There is a scene in the fifth episode of the second season
of the very erratic, but occasionally jaw-dropping, Netflix series Peaky Blinders in which the corrupt cop gloriously played by Sam
Neill humiliates the sister of his Midlands crime boss nemesis, played by the
preposterously (and, I suspect, incongruously) gorgeous Cillian Murphy. It’s a
foregone conclusion that she’s going to have to fuck him, but that’s not enough
for Inspector Campbell. He wants her to be small and weak, and calls her a Gypsy Fenian slut. I found the scene remarkably poorly directed, but I…got it.

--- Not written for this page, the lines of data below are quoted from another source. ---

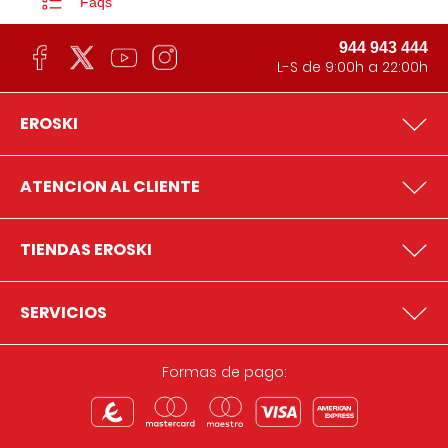
Faqs
944 943 444
L-S de 9:00h a 22:00h
EROSKI
ATENCION AL CLIENTE
TIENDAS EROSKI
SERVICIOS
Formas de pago:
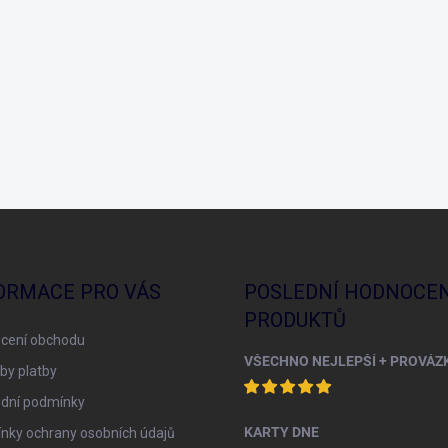
ORMACE PRO VÁS
POSLEDNÍ HODNOCEN
PRODUKTŮ
cení obchodu
by platby
dní podmínky
KARTY DNE
nky ochrany osobních údajů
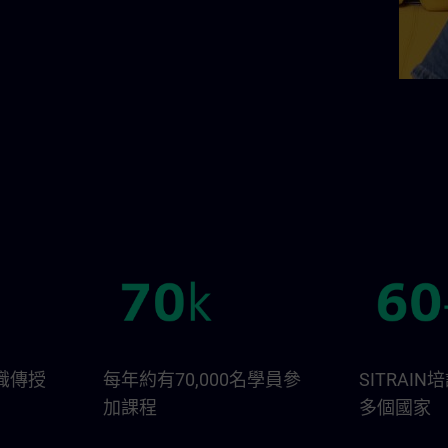
識傳授
每年約有70,000名學員參
SITRAI
加課程
多個國家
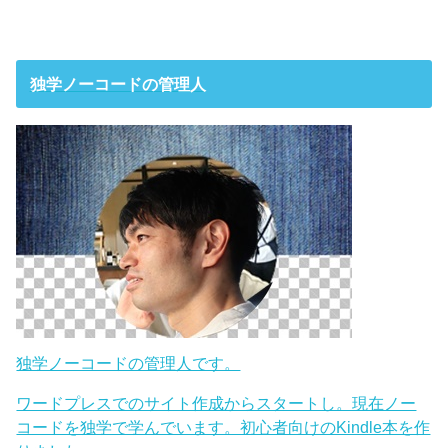
独学ノーコードの管理人
独学ノーコードの管理人です。
ワードプレスでのサイト作成からスタートし。現在ノー
コードを独学で学んでいます。初心者向けのKindle本を作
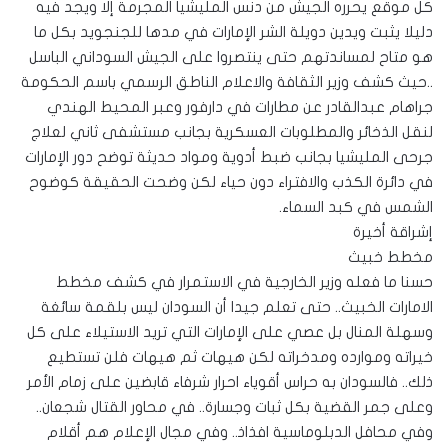
كل موقع يحرره الجيش من دنس المليشيا المجرمة إلا ويجد فيه
دليلا يثبت ويدين دويلة الشر الإمارات في مدها للجنجويد بكل ما
هو متاح لمساندتهم حتى ينتصروا على الجيش السوداني الباسل
..حيث كشف وزير الثقافة والاعلام الناطق الرسمي باسم الحكومة
جراهام عبدالقادر عن مطارات في دارفور وعبر المحيط الهندي
لنقل الذخائر والمطلوبات العسكرية بجانب مستشفى ثاني لعلاج
جرحى المليشيا بجانب ضبط أدوية ومواد حديثة توضح دور الإمارات
في دائرة الكذب والافتراء دون حياء لكن وضحت الحقيقة كوضوح
الشمس في كبد السماء.
إشراقة أخيرة
مخطط خبيث
حسنا ما فعله وزير الخارجية في الاستمرار في كشف مخطط
الامارات الخبيث.. حتى تعلم جيدا أن السودان ليس بلقمة سائغة
وسهلة المنال بل عصي على الإمارات التي تريد الاستيلاء على كل
خيراته وموارده ومدخراته لكن هيهات ثم هيهات فلن تستطيع
ذلك.. فالسودان به حراس أقوياء احرار شرفاء قابضين على زمام الأمر
وعلى جمر القضية بكل ثبات وجسارة.. في محاور القتال شجعان..
وفي محافل الدبلوماسية افذاذ.. وفي مجال الإعلام هم أقلام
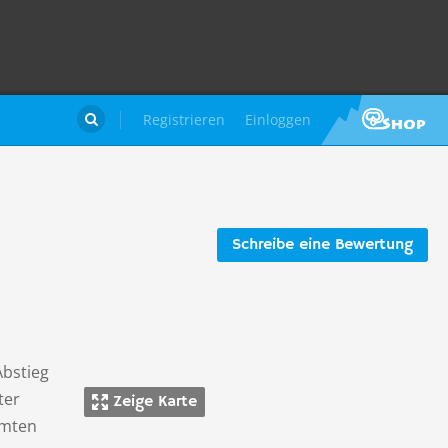
Registrieren
Einloggen

Schreibe eine Bewertung
Abstieg
ter
Zeige Karte
amten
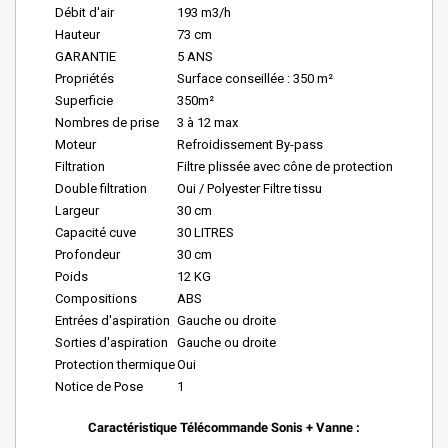
Débit d'air
193 m3/h
Hauteur
73 cm
GARANTIE
5 ANS
Propriétés
Surface conseillée : 350 m²
Superficie
350m²
Nombres de prise
3 à 12 max
Moteur
Refroidissement By-pass
Filtration
Filtre plissée avec cône de protection
Double filtration
Oui / Polyester Filtre tissu
Largeur
30 cm
Capacité cuve
30 LITRES
Profondeur
30 cm
Poids
12 KG
Compositions
ABS
Entrées d'aspiration
Gauche ou droite
Sorties d'aspiration
Gauche ou droite
Protection thermique
Oui
Notice de Pose
1
Caractéristique T
élécommande Sonis + Vanne
:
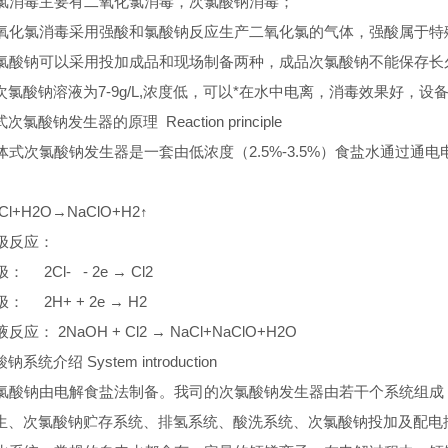
消毒主要有二氧化氯消毒，次氯酸钠消毒；
化氯消毒采用强酸和氯酸钠反应生产二氧化氯的气体，强酸属于特
酸钠可以采用投加成品和现场制备两种，成品次氯酸钠不能保存长
次氯酸钠溶液为7-9g/L,浓度低，可以*在水中电离，消毒效果好，设
次氯酸钠发生器的原理 Reaction principle
式次氯酸钠发生器是一套由低浓度（2.5%-3.5%）食盐水通过通
Cl+H2O→NaClO+H2↑
极反应：
 2Cl- - 2e → Cl2
 2H+ + 2e → H2
应： 2NaOH + Cl2 → NaCl+NaClO+H2O
系统介绍 System introduction
酸钠由电解食盐法制备。我司的次氯酸钠发生器由若干个系统组成
生、次氯酸钠贮存系统、排氢系统、酸洗系统、次氯酸钠投加及配电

I think I know where my proclivity for erotic dominance
comes from — a subconscious dread of being my dad, and perhaps a complementary
desire to avenge him. There wasn’t a day in my childhood and adolescence that
my mother didn’t emasculate him with her tongue. If he’d stopped, at her
request, to pick up a few things at the grocery store on his way home (she was
too busy with keeping the house almost unlivably immaculate and tidy), and had
bought the oranges that were 29 cents per pound, rather than 27, she would
react as though he’d just lost the house in a game of craps. Kids accept as
normal that to which they become accustomed, and I was as accustomed to my
father’s being humiliated as to breathing. It was only after I began flirting
with adulthood (a flirtation not yet consummated, by the way) that I realized
how deeply fucked up my parents’ relationship was.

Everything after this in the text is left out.